Winter picked up a stick from the ground and tossed it toward the protective fence around the enclosure, but the ghost Ryu just tilted his head to one side.

Sighing, she dropped her hands into her lap.

Her fits still came and went, but she’d been deemed lucid enough that the doctors allowed her to make the decision: Would she rather remain in the med-clinic, where she could be restrained when her outbursts came, or would she rather be outfitted with shock bracelets that could incapacitate her when needed? She had chosen this imaginary freedom, thinking of Ryu and how his own collar would never let him leave the enclosure that must have seemed very escapable at first.

Jacin hated the idea. He had argued that her mind was fragile enough without fearing random shocks. But Winter had needed to get out of the clinic. She had needed to get away from the nightmares that haunted her.

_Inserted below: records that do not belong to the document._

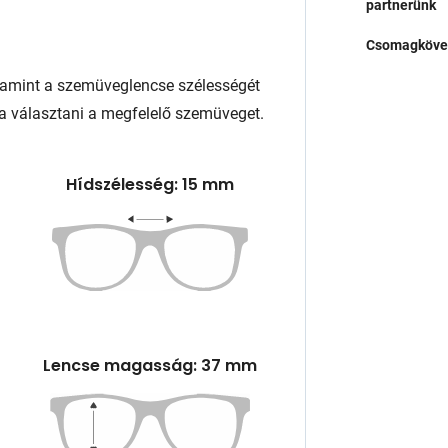
partnerünk
Csomagköve
lamint a szemüveglencse szélességét
a választani a megfelelő szemüveget.
Hídszélesség: 15 mm
Lencse magasság: 37 mm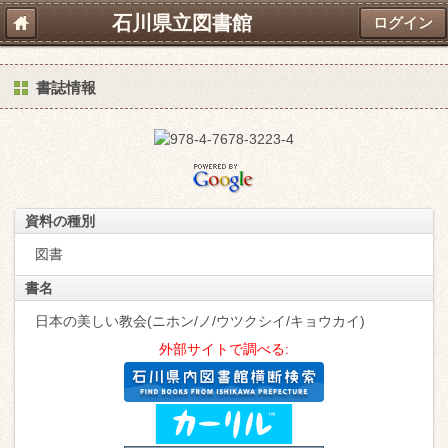
石川県立図書館
ログイン
書誌情報
資料の種別
図書
書名
日本の美しい教会(ニホン/ノ/ウツクシイ/キョウカイ)
外部サイトで調べる: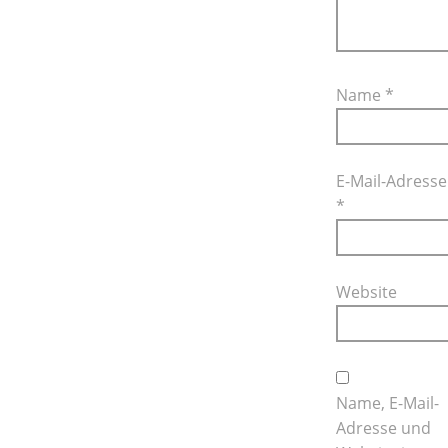
Name
*
E-Mail-Adresse
*
Website
Name, E-Mail-
Adresse und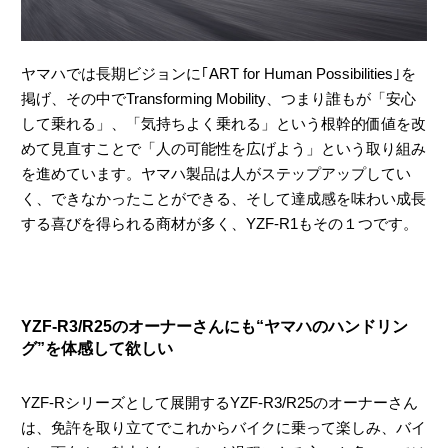
ヤマハでは長期ビジョンに｢ART for Human Possibilities｣を
掲げ、その中でTransforming Mobility、つまり誰もが「安心
して乗れる」、「気持ちよく乗れる」という根幹的価値を改
めて見直すことで「人の可能性を広げよう」という取り組み
を進めています。ヤマハ製品は人がステップアップしてい
く、できなかったことができる、そして達成感を味わい成長
する喜びを得られる商材が多く、YZF-R1もその１つです。
YZF-R3/R25のオーナーさんにも“ヤマハのハンドリン
グ”を体感して欲しい
YZF-Rシリーズとして展開するYZF-R3/R25のオーナーさん
は、免許を取り立てでこれからバイクに乗って楽しみ、バイ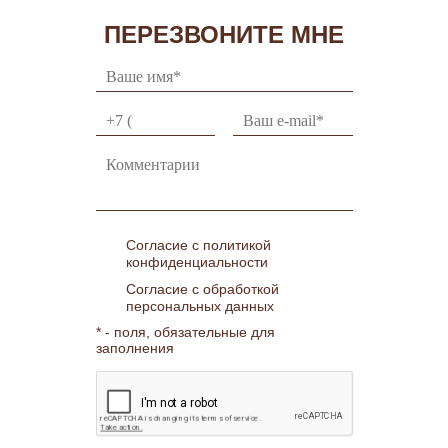
ПЕРЕЗВОНИТЕ МНЕ
Согласие с политикой
конфиденциальности
Согласие с обработкой
персональных данных
* - поля, обязательные для
заполнения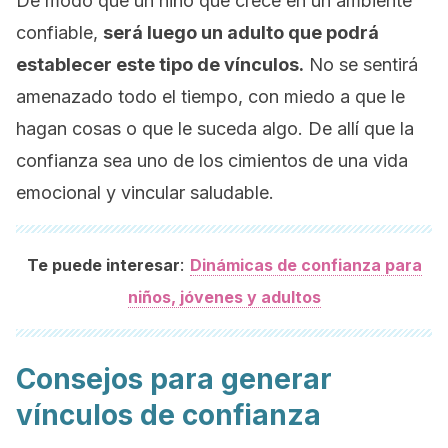
De modo que un niño que crece en un ambiente
confiable,
será luego un adulto que podrá
establecer este tipo de vínculos.
No se sentirá
amenazado todo el tiempo, con miedo a que le
hagan cosas o que le suceda algo. De allí que la
confianza sea uno de los cimientos de una vida
emocional y vincular saludable.
:
Te puede interesar
Dinámicas de confianza para
niños, jóvenes y adultos
Consejos para generar
vínculos de confianza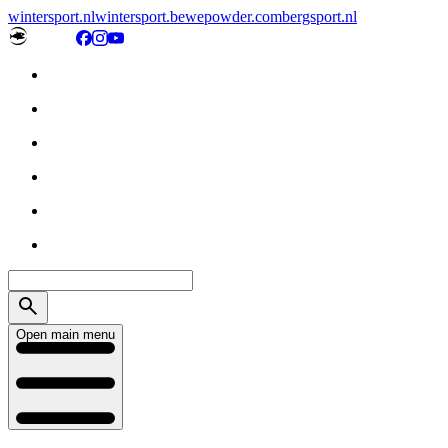
wintersport.nl
wintersport.be
wepowder.com
bergsport.nl
Open main menu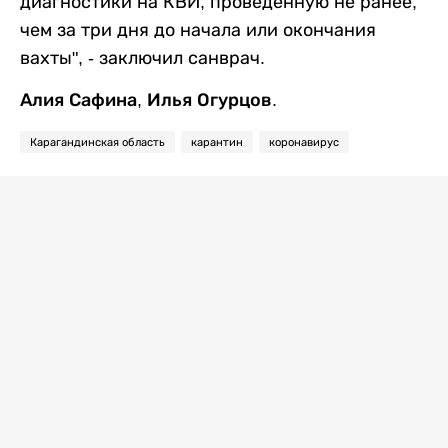
диагностики на КВИ, проведенную не ранее,
чем за три дня до начала или окончания
вахты", - заключил санврач.
Алия Сафина, Илья Огурцов.
Карагандинская область
карантин
коронавирус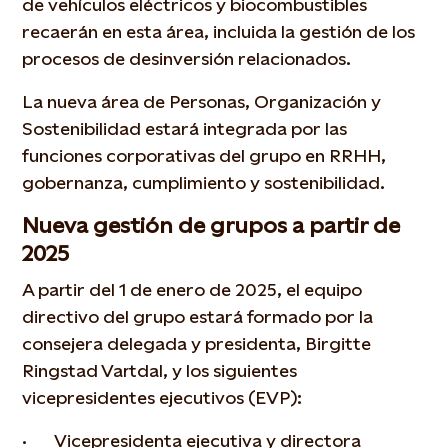
de vehículos eléctricos y biocombustibles
recaerán en esta área, incluida la gestión de los
procesos de desinversión relacionados.
La nueva área de Personas, Organización y
Sostenibilidad estará integrada por las
funciones corporativas del grupo en RRHH,
gobernanza, cumplimiento y sostenibilidad.
Nueva gestión de grupos a partir de
2025
A partir del 1 de enero de 2025, el equipo
directivo del grupo estará formado por la
consejera delegada y presidenta, Birgitte
Ringstad Vartdal, y los siguientes
vicepresidentes ejecutivos (EVP):
· Vicepresidenta ejecutiva y directora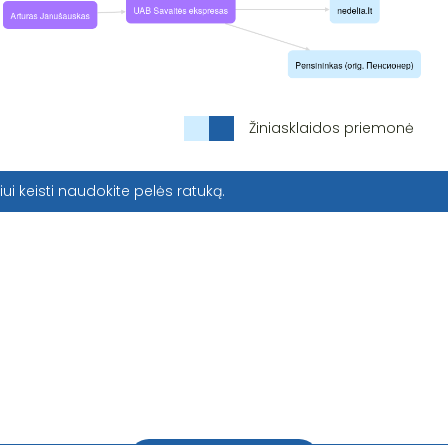
Žiniasklaidos priemonė
iui keisti naudokite pelės ratuką.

She came to the menagerie often since her release, finding it one of the few serene places in a city that was fluttering with talk of reconstruction and political change. This was all very important, of course. She had always wanted her country to be a place where the people could speak their mind and be treated fairly, where people were given choices over the life they wanted to live. But the talk of it made her head hurt. When the world started to spin out of control she found it best to remove herself to somewhere peaceful and solitary, where she couldn’t hurt anyone but herself.

The delusions were no longer constant like they had been in the days following the battle, although her mind still tricked her into seeing her stepmother’s shadow in the palace, waiting with a sharpened knife and cruelly kind words. Or the flash of Aimery’s eyes following her down the corridors. Too often she smelled the blood dripping down the walls.

The first time she’d come to the menagerie, Ryu’s ghost had been waiting for her.

In the uncertainty of the revolution, the gamekeepers had run away, and had yet to be found. The animals had been hungry and restless, and Winter had spent the whole day hunting down the storage rooms where the food was kept, cleaning out the cages, and turning the menagerie back into the sanctuary she’d always known it to be. When Jacin had come looking for her, he conscripted servants to help too.

Staying busy helped. It was not a cure, but it helped. As far as anyone cared, she was the gamekeeper now, though everyone still called her Princess and pretended she didn’t smell like manure.

Ryu laid his head in Winter’s lap and she stroked him between the ears, this sad ghost who wouldn’t play fetch anymore.

“Princess.”

Ryu evaporated. Jacin was leaning against the enclosure wall, not far from where he’d faked her murder. Where she’d kissed him and he’d kissed her back.

With that memory, Winter was submerged. In water and ice, in hot and cold. She shivered.

Jacin’s brow twitched with concern, but she stuffed the memory down. Not a hallucination. Just a normal fantasy, like a normal girl might have when she had a normal crush on her best friend.